Without any of the pictures, set down the data below exactly.

====

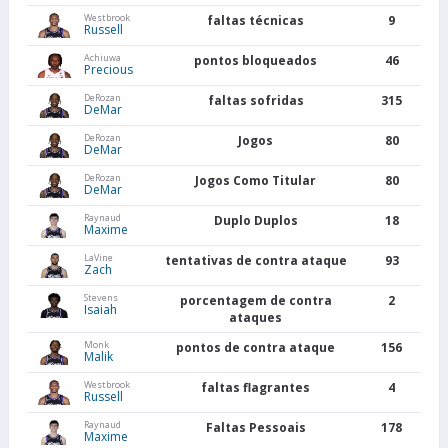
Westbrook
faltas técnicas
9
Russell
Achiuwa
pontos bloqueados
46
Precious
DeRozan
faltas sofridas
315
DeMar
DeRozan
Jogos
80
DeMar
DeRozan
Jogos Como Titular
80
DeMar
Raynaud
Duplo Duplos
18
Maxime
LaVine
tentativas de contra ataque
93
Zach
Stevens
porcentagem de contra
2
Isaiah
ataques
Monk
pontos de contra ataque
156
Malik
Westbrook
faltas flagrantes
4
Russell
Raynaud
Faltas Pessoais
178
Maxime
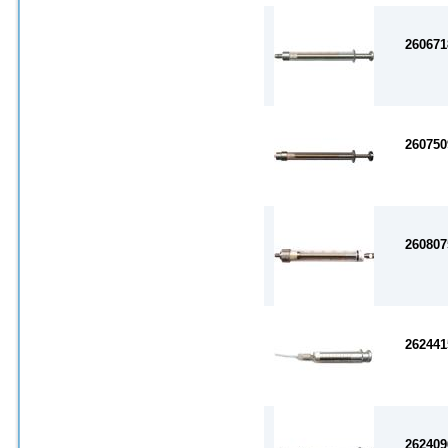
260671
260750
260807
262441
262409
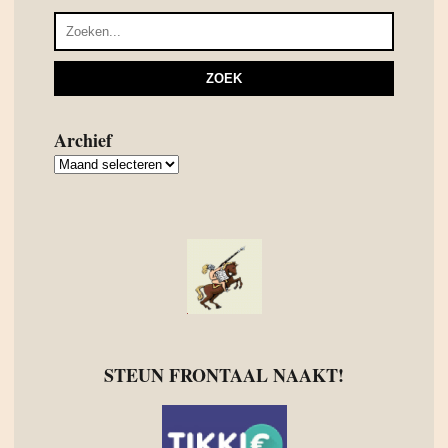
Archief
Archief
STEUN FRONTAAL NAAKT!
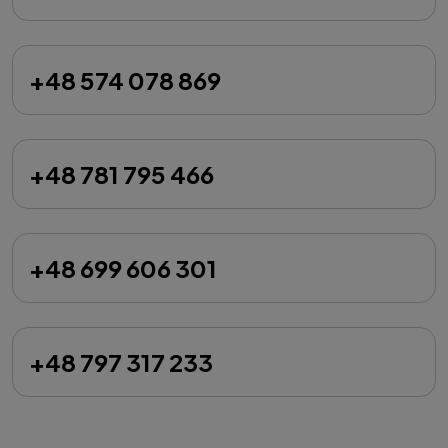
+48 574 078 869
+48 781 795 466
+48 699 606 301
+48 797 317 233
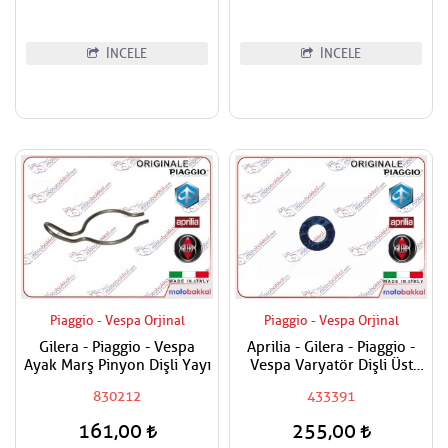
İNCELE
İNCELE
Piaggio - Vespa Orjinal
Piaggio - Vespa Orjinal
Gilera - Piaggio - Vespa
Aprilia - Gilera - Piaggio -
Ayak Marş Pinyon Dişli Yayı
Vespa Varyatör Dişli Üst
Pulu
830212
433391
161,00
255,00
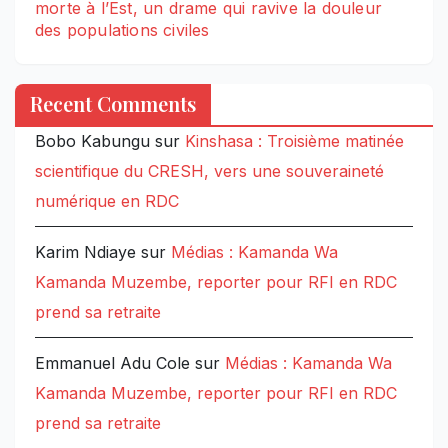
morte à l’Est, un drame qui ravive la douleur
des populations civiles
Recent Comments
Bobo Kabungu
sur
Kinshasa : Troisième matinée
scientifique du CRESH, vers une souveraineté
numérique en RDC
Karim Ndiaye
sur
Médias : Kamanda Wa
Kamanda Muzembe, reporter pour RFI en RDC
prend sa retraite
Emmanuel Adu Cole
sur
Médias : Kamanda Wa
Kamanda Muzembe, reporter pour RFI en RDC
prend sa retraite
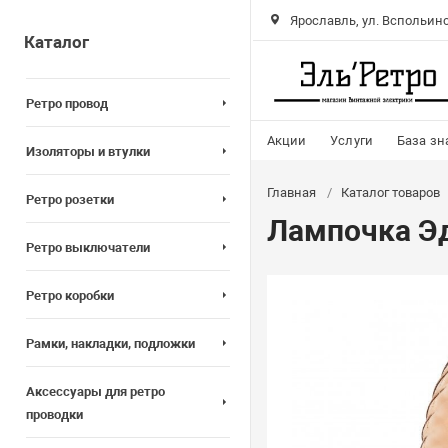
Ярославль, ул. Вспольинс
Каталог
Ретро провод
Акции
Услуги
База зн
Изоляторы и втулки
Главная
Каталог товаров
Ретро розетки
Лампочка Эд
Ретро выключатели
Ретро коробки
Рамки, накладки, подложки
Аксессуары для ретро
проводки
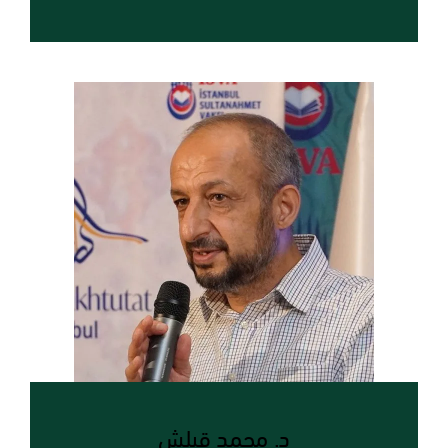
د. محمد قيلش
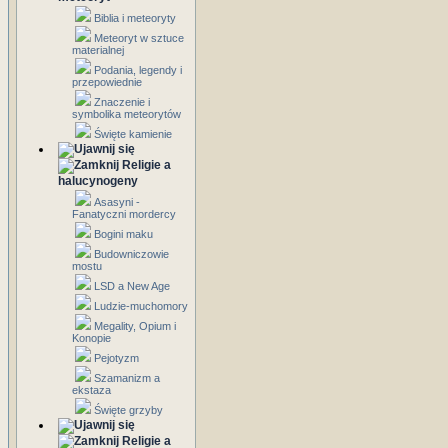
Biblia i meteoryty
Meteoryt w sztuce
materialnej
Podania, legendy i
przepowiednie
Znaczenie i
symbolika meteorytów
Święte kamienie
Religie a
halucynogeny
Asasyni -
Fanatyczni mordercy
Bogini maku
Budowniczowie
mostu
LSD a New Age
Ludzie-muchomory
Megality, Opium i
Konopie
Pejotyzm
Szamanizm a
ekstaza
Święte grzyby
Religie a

====

**Response:**
Westbrook
faltas técnicas
9
Russell
Achiuwa
pontos bloqueados
46
Precious
DeRozan
faltas sofridas
315
DeMar
DeRozan
Jogos
80
DeMar
DeRozan
Jogos Como Titular
80
DeMar
Raynaud
Duplo Duplos
18
Maxime
LaVine
tentativas de contra ataque
93
Zach
Stevens
porcentagem de contra
2
Isaiah
ataques
Monk
pontos de contra ataque
156
Malik
Westbrook
faltas flagrantes
4
Russell
Raynaud
Faltas Pessoais
178
Maxime
260671
260750
260807
262441
262409
Archief
Archief
STEUN FRONTAAL NAAKT!
+48 574 078 869
+48 781 795 466
+48 699 606 301
+48 797 317 233
İNCELE
İNCELE
Piaggio - Vespa Orjinal
Piaggio - Vespa Orjinal
Gilera - Piaggio - Vespa
Aprilia - Gilera - Piaggio -
Ayak Marş Pinyon Dişli Yayı
Vespa Varyatör Dişli Üst
Pulu
830212
433391
161,00
255,00
morte à l’Est, un drame qui ravive la douleur
des populations civiles
Recent Comments
Bobo Kabungu
sur
Kinshasa : Troisième matinée
scientifique du CRESH, vers une souveraineté
numérique en RDC
Karim Ndiaye
sur
Médias : Kamanda Wa
Kamanda Muzembe, reporter pour RFI en RDC
prend sa retraite
Emmanuel Adu Cole
sur
Médias : Kamanda Wa
Kamanda Muzembe, reporter pour RFI en RDC
prend sa retraite
Ярославль, ул. Вспольинс
Каталог
Ретро провод
Акции
Услуги
База зн
Изоляторы и втулки
Главная
Каталог товаров
Ретро розетки
Лампочка Эд
Ретро выключатели
Ретро коробки
Рамки, накладки, подложки
Аксессуары для ретро
проводки
د. محمد قيلش
Biblia i meteoryty
Meteoryt w sztuce
materialnej
Podania, legendy i
przepowiednie
Znaczenie i
symbolika meteorytów
Święte kamienie
Religie a
halucynogeny
Asasyni -
Fanatyczni mordercy
Bogini maku
Budowniczowie
mostu
LSD a New Age
Ludzie-muchomory
Megality, Opium i
Konopie
Pejotyzm
Szamanizm a
ekstaza
Święte grzyby
Religie a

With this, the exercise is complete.